Abstract

Measles outbreaks in 1999 in Queensland and Victoria, Australia, were caused by a novel strain of clade G virus (proposed name g3). Epidemiologic and molecular evidence supports independent circulation of this virus in Queensland, northern Australia, in addition to importation of the virus by East Timor refugees seeking safe haven in Australia.

Introduction

Strategies to reduce Measles virus (MeV) circulation in industrialized countries, such as aggressive vaccination campaigns targeting children, have proven successful.^[1] Nevertheless, through introduction from other geographic locations, the virus continues to cause outbreaks in industrialized countries in unvaccinated persons.

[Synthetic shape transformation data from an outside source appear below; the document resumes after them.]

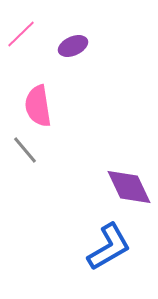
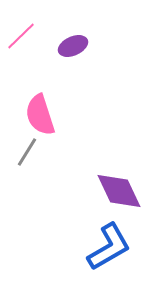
pink line: moved 2 px down
pink semicircle: moved 2 px right, 9 px down; rotated 9 degrees counterclockwise
gray line: moved 2 px right, 2 px down; rotated 72 degrees clockwise
purple diamond: moved 10 px left, 4 px down
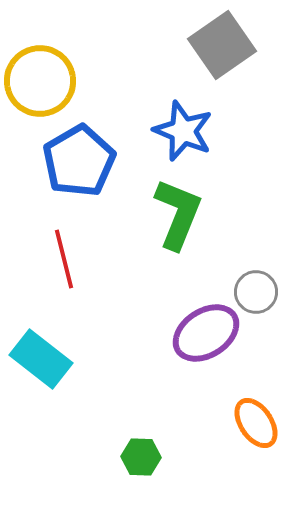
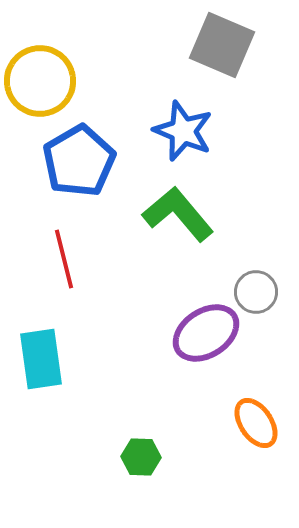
gray square: rotated 32 degrees counterclockwise
green L-shape: rotated 62 degrees counterclockwise
cyan rectangle: rotated 44 degrees clockwise
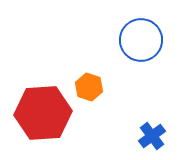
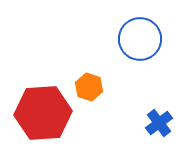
blue circle: moved 1 px left, 1 px up
blue cross: moved 7 px right, 13 px up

In Victoria, measles is a reportable disease, and an enhanced surveillance strategy has been operational since 1997. A registered nurse visits the homes of patients with reported cases to collect specimens for laboratory confirmation, by polymerase chain reaction or detection of MeV-specific immunoglobulin (Ig) M, of the clinical diagnosis and subsequent identification of the measles genotype.^[6] For other Australian states, specimens from laboratory-confirmed cases are sent to the WHO regional measles reference laboratory for the western Pacific Region.

Variable regions in the MeV genome include the hemagglutinin (H) and nucleoprotein (N) genes. The most variable region is the carboxyl-terminal end (450 nucleotides [nt]) of the N gene. A uniform nomenclature approved by World Health Organization (WHO) has existed since 1998 and is used in classifying and naming measles viruses. Currently, 20 genotypes and 1 proposed new genotype exist, encompassing eight clades designated A-H. Each clade contains MeV genotypes that are related by >/=2.5% nt divergence in the 450-bp carboxyl-terminal end of the N gene and 2% in the H gene.^[2] Clades are distinguished by greater nucleotide differences, location of nucleotides, and specific nucleotides shared in genotypes of a particular clade.

Until recently, MeV strains belonging to clade G had not been detected for >15 years, and the lineage was considered to be either extinct or inactive.^[3] However, retrospective sequence analysis of a measles strain isolated from an immunocompromised infant from the Netherlands, who had been infected in Indonesia in 1997, and of measles strains associated with outbreaks in Indonesia and Malaysia in 1999 have demonstrated that this genotype has circulated in the intervening period.^[4-5] We describe the circulation of a novel genotype of MeV in Australia and investigate its likely origin.